One could also point out that trees help stave off flooding, as well as save the world by adding oxygen.
Yes, this is all wonderful. But let us not forget the sheer joy that branches supply on their own.
When I was a boy, I loved trees because I could climb them. Like Dennis Potter’s baggy-trousered heroes, my brother and I rated the oaks and larch and the magnificent pines around our house in the woods in Sussex by whether we could get unaided into their lower branches and then 50ft further into the canopy.
Now older, much older, though not quite ancient, I reckon we human beings have some irrational affinity with trees.
We all adore a landscape in the Lake District dotted with deciduous woodland. A walk in the cathedral-like dense forests in Wales is a feast for the soul. Clambering in the witchy mysteries of Dartmoor’s Wistman’s wood awakens our primitive instincts.
All these things still register among the most intense experiences I know. And, generally, they prove rather cheaper than a theme park.
They’re much more mysterious, too. Take the Quaking Aspen of Utah. One tree forms an entire forest joined together with an underground root system that makes it the heaviest living organism on the planet.

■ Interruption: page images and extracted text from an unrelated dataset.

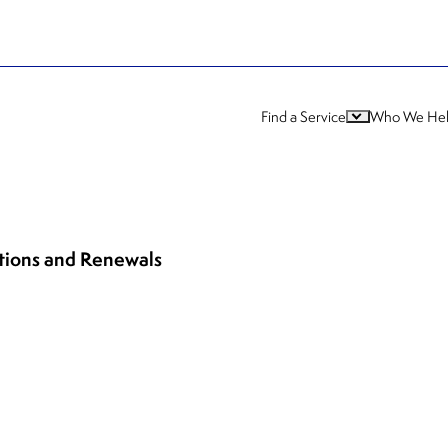
Find a Service
Who We He
ations and Renewals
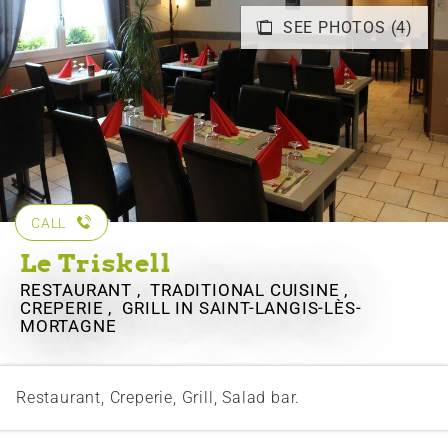
SEE PHOTOS (4)
CALL
Le Triskell
RESTAURANT , TRADITIONAL CUISINE ,
CREPERIE , GRILL
IN SAINT-LANGIS-LÈS-
MORTAGNE
Restaurant, Creperie, Grill, Salad bar.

It has also been suggested that forest trees feel things together. These strong, silent types react to pain and torture. (Worrying, really, because no doubt someone will soon be persuaded that trees can’t be planted separately because they are so sensitive.)
I recently returned from New Zealand, where I went out into one of their native ancient birch forests. Every few years there is a ‘mast’ and the trees have something like an orgy. They throw down a great blanket of seeds, deep enough to wade through.

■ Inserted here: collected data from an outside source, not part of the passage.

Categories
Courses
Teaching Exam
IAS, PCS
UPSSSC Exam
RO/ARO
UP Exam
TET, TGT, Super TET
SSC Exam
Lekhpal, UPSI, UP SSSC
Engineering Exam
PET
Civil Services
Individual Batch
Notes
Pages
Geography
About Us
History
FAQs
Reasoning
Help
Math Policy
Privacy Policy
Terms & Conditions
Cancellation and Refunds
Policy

But while I love the quiet of a great forest — the softness of moss and compost underfoot — I adore the majesty of a single tree in the city just as much.
The word ‘forest’ once simply meant an area of land set aside for hunting. Yet London, which has 65,000 separate stands of trees, was declared a forest in 2002.

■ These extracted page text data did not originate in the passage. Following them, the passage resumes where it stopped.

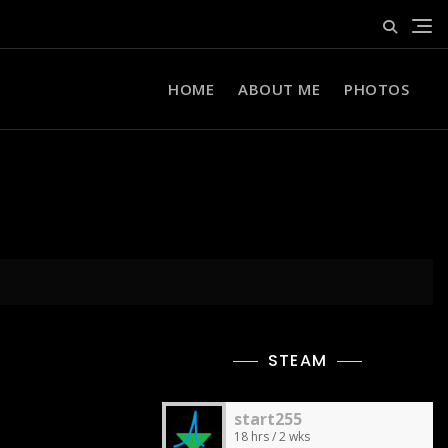
HOME
ABOUT ME
PHOTOS
STEAM
start255
18 hrs / 2 wks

Nearly a quarter of our capital is officially bosky — or wooded — with two-thirds of it registered as ancient woodland.
The finest woods in Britain are, in fact, often remnants of the trees that clothed the entire country when the last ice age melted away. This was about 10,000 years ago. What a place that must have been.
Now, there is plenty of waste boggy land available.
Davy Crockett was, as I recall, ‘raised in a wood so he knew every tree’. (He also killed his first ‘baar’ before he was three.) Those of us of a certain age rather revere the American folk hero and want to emulate his nemophilist (fondness for forests) leanings, even if we may have abandoned the raccoon hat
Last year, I bought a couple of acres in West Wales to add to a few fields I already own not far from St David’s, and I can claim to have offset my carbon emissions (from working in New Zealand) by planting 1,000 trees in them in February.
They are so tiny they are currently almost invisible. But they will grow. It’s an exponential explosion. Every year a bit of growth on every tip. Alas, we also have ash dieback there.
Most of the lovely trees that I put in six years ago on other land, many now towering above my head, are dying and will not make it. But I’m done with regret. Time to get planting again.
Which reminds me: I got into trouble once at an official tree-planting. (I haven’t been to many of those.)
After wielding the silver shovel, I stepped up to the microphone and spoke warmly about my own success with tiny seedlings — what are called whips. (They are as flimsy as a whip; mere slivers of tree.)
I told the audience that these sticks of mini-tree had shot up and rapidly overtaken the much bigger specimens I had planted.
The audience looked horrified. I was unaware that most of them were nursery men — they made a living out of persuading people to buy trees in pots.
But whether you transplant a seedling from a hedge, put a bare-rooted apple into a border, stick a whip into a nest of warm bark mulch, or excavate a pit and dump a massive monster maple straight off a lorry, this is the time to get going.
Plant for the soul of the planet by all means. But plant for your own soul, too.